With the cherry one I used almond flavoring instead of vanilla and the blueberry one I used with the vanilla some lemon zest.  You can flavor the custard anyway you like. One other thing she did was being very generous with the butter when greasing the baking pan.  I sprinkled some of the reserve sugar in the pan and coated the butter with it.  That helps make a nice crust on the custard.  You can serve it warm or cold but you do have to let it set to firm up, if you plan to cut it in wedges.

Sweet Cherry Clafoutis

  • Servings: 6-8 servings
  • Time: 45 minutes
  • Difficulty: easy
  • Print

Ingredients

  • 1 1/4 cups whole milk
  • 2/3 cup of sugar divided in half reserving 1/3 cup
  • 3 eggs
  • 1 teaspoon vanilla
  • 1/8 teaspoon salt
  • 1/2 cup flour
  • 1/2 pound of sweet bing cherries or a 1 1/2 cup of fruit

Directions

 

Preheat oven 350 degrees.  Grease baking dish or pan with butter and be very generous.  Dust with some of the reserved sugar.  A 9 inch cast iron skillet can be used.

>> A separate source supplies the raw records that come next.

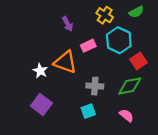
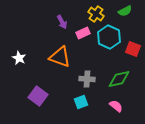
pink rectangle: (88, 46) -> (83, 33), moved
red square: (138, 61) -> (133, 49), moved, turned -35
white star: (40, 71) -> (19, 58), moved

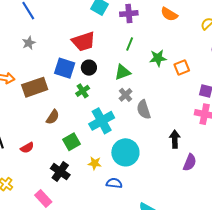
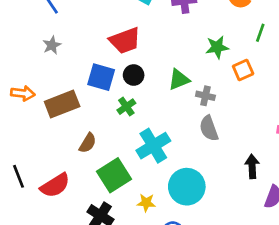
green line: (130, 44) -> (260, 33), moved
green star: (158, 58) -> (217, 47), moved
orange square: (182, 67) -> (243, 70), moved
gray cross: (125, 95) -> (205, 96), moved, turned -32
green square: (71, 142) -> (114, 175), size x1.4
red semicircle: (27, 148) -> (55, 185), size x1.6

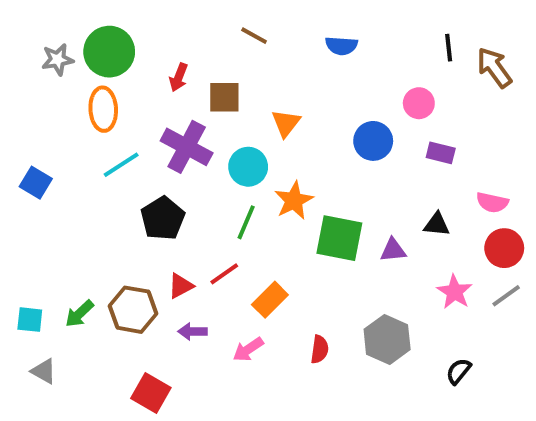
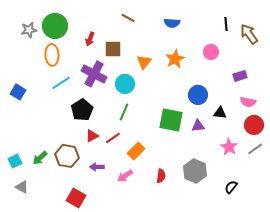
blue circle: (373, 141) -> (198, 95), moved
purple rectangle: (441, 153) -> (240, 76), moved, turned -32
orange star: (294, 200) -> (175, 59), moved
red triangle: (181, 286) -> (92, 136), moved
cyan square: (30, 320) -> (15, 161), turned -32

In a mixer or food processor blend eggs, 1/3 cup sugar, milk and vanilla.  Add salt and gradually add flour.  Mix until smooth.  You don’t want any lumps.

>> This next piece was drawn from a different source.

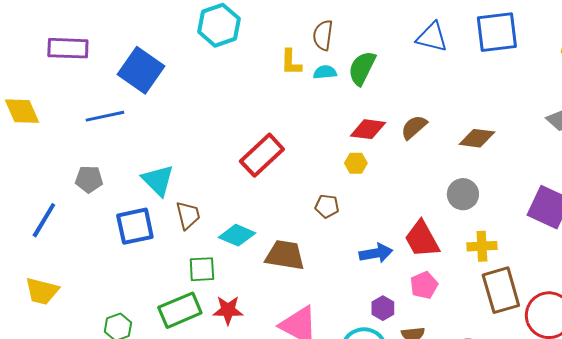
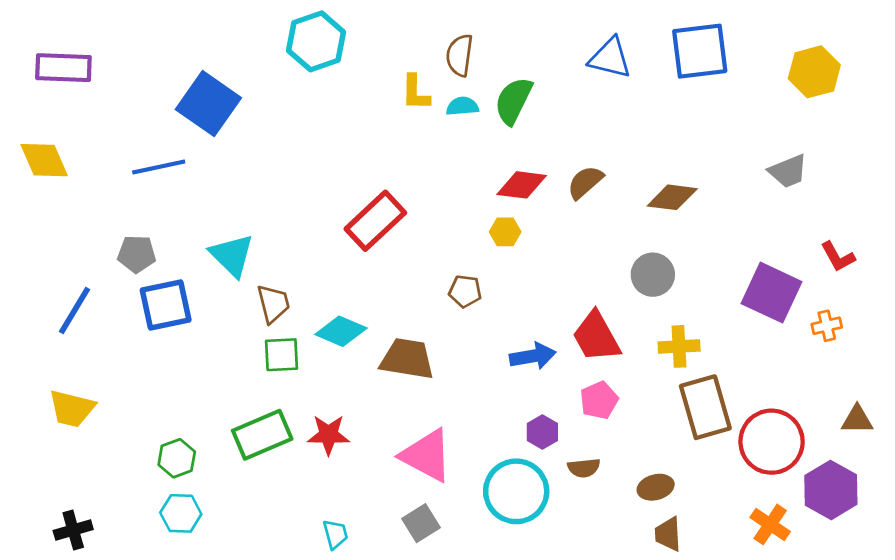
purple rectangle: (68, 48) -> (63, 68), moved
blue square: (135, 226) -> (166, 305), moved
green square: (202, 269) -> (282, 355), moved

Pour 1/3 of the batter into the baking dish or pan.  Bake it for 8 minutes and remove from oven.  Don’t turn oven off because you are going to return it back to the oven to finish baking.

Add fruit evenly on top of the partially cooked custard.  If fruit is tart sprinkle it with the rest of the reserve sugar.  Sweet fruit will not need it.  Now spoon the rest of the custard batter on top.  Return to oven and bake for 40 to 45 minutes. If a tester comes out clean it is finished.  It should be brown around the edges.  Let it set to firm up before serving about 15 minutes.  It can be served warm or cold.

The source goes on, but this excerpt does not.